**What to do:** Only the number is wanted: how many lines of the data contain "Friday"?

[Data items]
+---+

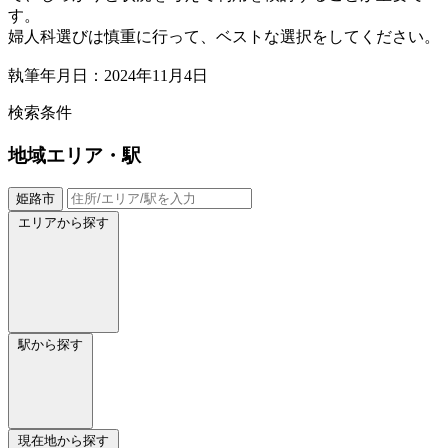
す。
婦人科選びは慎重に行って、ベストな選択をしてください。
執筆年月日：2024年11月4日
検索条件
地域
エリア・駅
姫路市
エリアから探す
駅から探す
現在地から探す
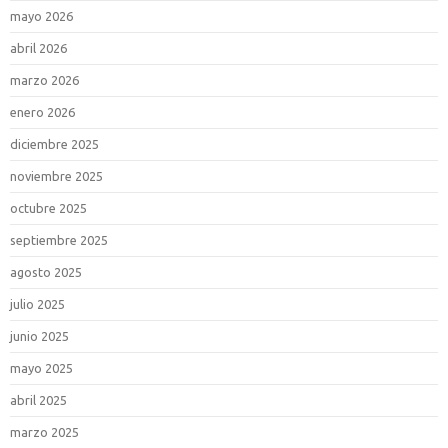
mayo 2026
abril 2026
marzo 2026
enero 2026
diciembre 2025
noviembre 2025
octubre 2025
septiembre 2025
agosto 2025
julio 2025
junio 2025
mayo 2025
abril 2025
marzo 2025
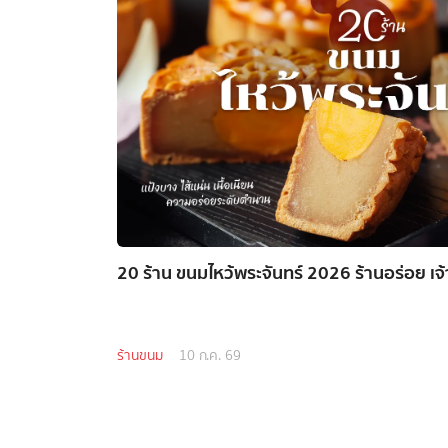
20 ร้าน ขนมไหว้พระจันทร์ 2026 ร้านอร่อย เจ้
ร้านขนม
10 ก.ค. 69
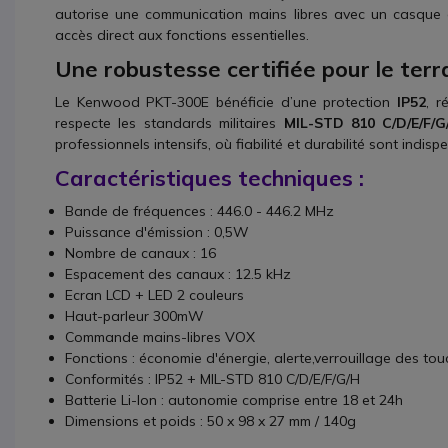
autorise une communication mains libres avec un casque 
accès direct aux fonctions essentielles.
Une robustesse certifiée pour le terr
Le Kenwood PKT-300E bénéficie d’une protection
IP52
, r
respecte les standards militaires
MIL-STD 810 C/D/E/F/G
professionnels intensifs, où fiabilité et durabilité sont indisp
Caractéristiques techniques :
Bande de fréquences : 446.0 - 446.2 MHz
Puissance d'émission : 0,5W
Nombre de canaux : 16
Espacement des canaux : 12.5 kHz
Ecran LCD + LED 2 couleurs
Haut-parleur 300mW
Commande mains-libres VOX
Fonctions : économie d'énergie, alerte,verrouillage des t
Conformités : IP52 + MIL-STD 810 C/D/E/F/G/H
Batterie Li-Ion : autonomie comprise entre 18 et 24h
Dimensions et poids : 50 x 98 x 27 mm / 140g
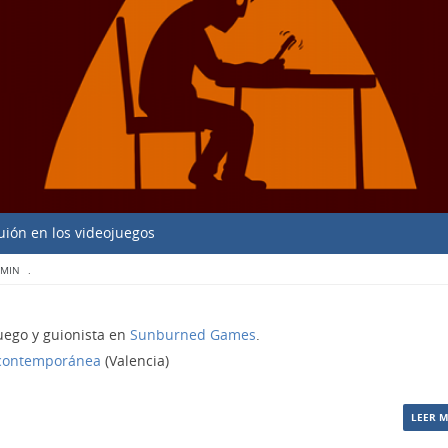
uión en los videojuegos
DMIN
.
uego y guionista en
Sunburned Games
.
 contemporánea
(Valencia)
LEER 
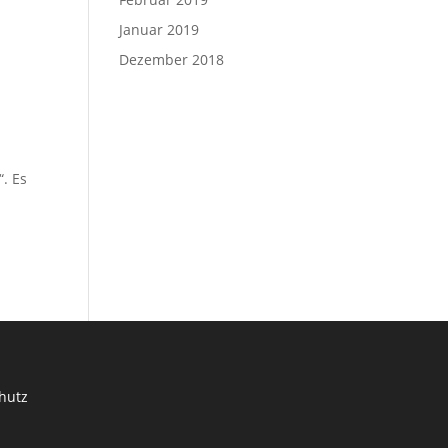
Januar 2019
Dezember 2018
. Es
chutz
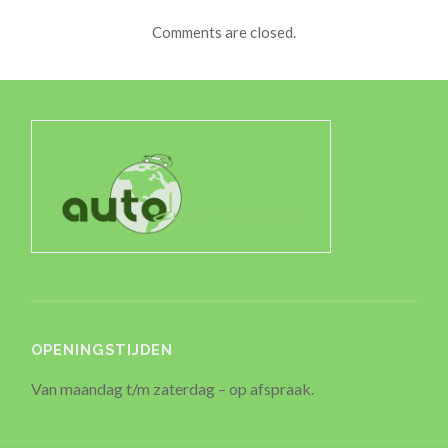
Comments are closed.
OPENINGSTIJDEN
Van maandag t/m zaterdag – op afspraak.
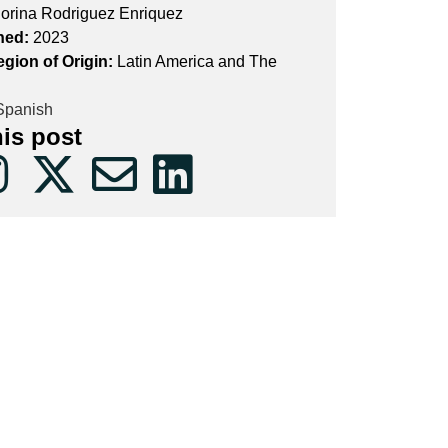
orina Rodriguez Enriquez
hed:
2023
egion of Origin:
Latin America and The
panish
his post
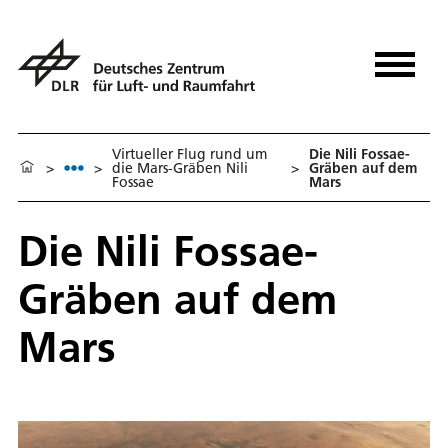
Virtueller Flug rund um
Die Nili Fossae-
>
>
die Mars-Gräben Nili
>
Gräben auf dem
Fossae
Mars
Die Nili Fossae-
Gräben auf dem
Mars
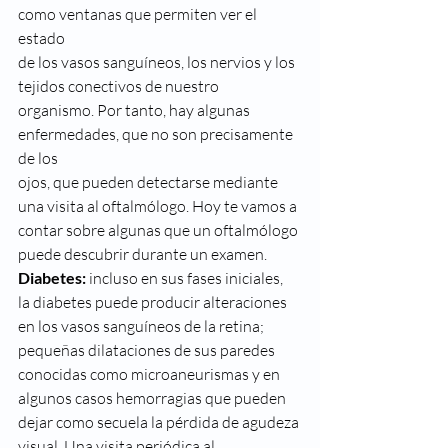
como ventanas que permiten ver el 
estado
de los vasos sanguíneos, los nervios y los 
tejidos conectivos de nuestro
organismo. Por tanto, hay algunas 
enfermedades, que no son precisamente 
de los
ojos, que pueden detectarse mediante 
una visita al oftalmólogo. Hoy te vamos a
contar sobre algunas que un oftalmólogo 
puede descubrir durante un examen. 
Diabetes:
 incluso en sus fases iniciales,
la diabetes puede producir alteraciones 
en los vasos sanguíneos de la retina;
pequeñas dilataciones de sus paredes 
conocidas como microaneurismas y en
algunos casos hemorragias que pueden 
dejar como secuela la pérdida de agudeza
visual. Una visita periódica al 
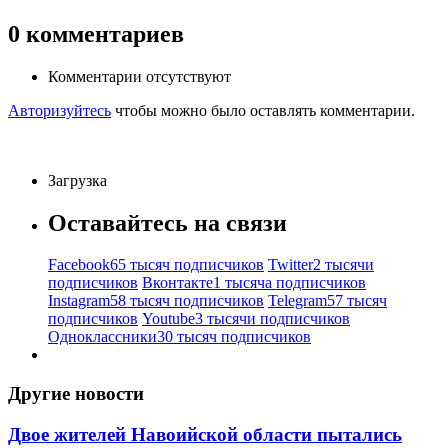
0
комментариев
Комментарии отсутствуют
Авторизуйтесь
чтобы можно было оставлять комментарии.
Загрузка
Оставайтесь на связи
Facebook
65 тысяч подписчиков
Twitter
2 тысячи
подписчиков
Вконтакте
1 тысяча подписчиков
Instagram
58 тысяч подписчиков
Telegram
57 тысяч
подписчиков
Youtube
3 тысячи подписчиков
Одноклассники
30 тысяч подписчиков
Другие новости
Двое жителей Навоийской области пытались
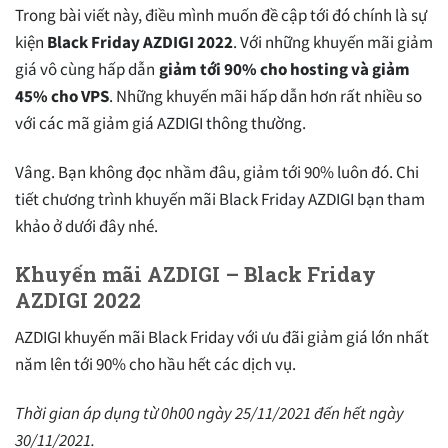
Trong bài viết này, điều mình muốn đề cập tới đó chính là sự
kiện
Black Friday AZDIGI 2022
. Với những khuyến mãi giảm
giá vô cùng hấp dẫn
giảm tới 90% cho hosting và giảm
45% cho VPS
. Những khuyến mãi hấp dẫn hơn rất nhiều so
với các mã giảm giá AZDIGI thông thường.
Vâng. Bạn không đọc nhầm đâu, giảm tới 90% luôn đó. Chi
tiết chương trình khuyến mãi Black Friday AZDIGI bạn tham
khảo ở dưới đây nhé.
Khuyến mãi AZDIGI – Black Friday
AZDIGI 2022
AZDIGI khuyến mãi Black Friday với ưu đãi giảm giá lớn nhất
năm lên tới 90% cho hầu hết các dịch vụ.
Thời gian áp dụng từ 0h00 ngày 25/11/2021 đến hết ngày
30/11/2021.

+---+

**Exercise solution:** 4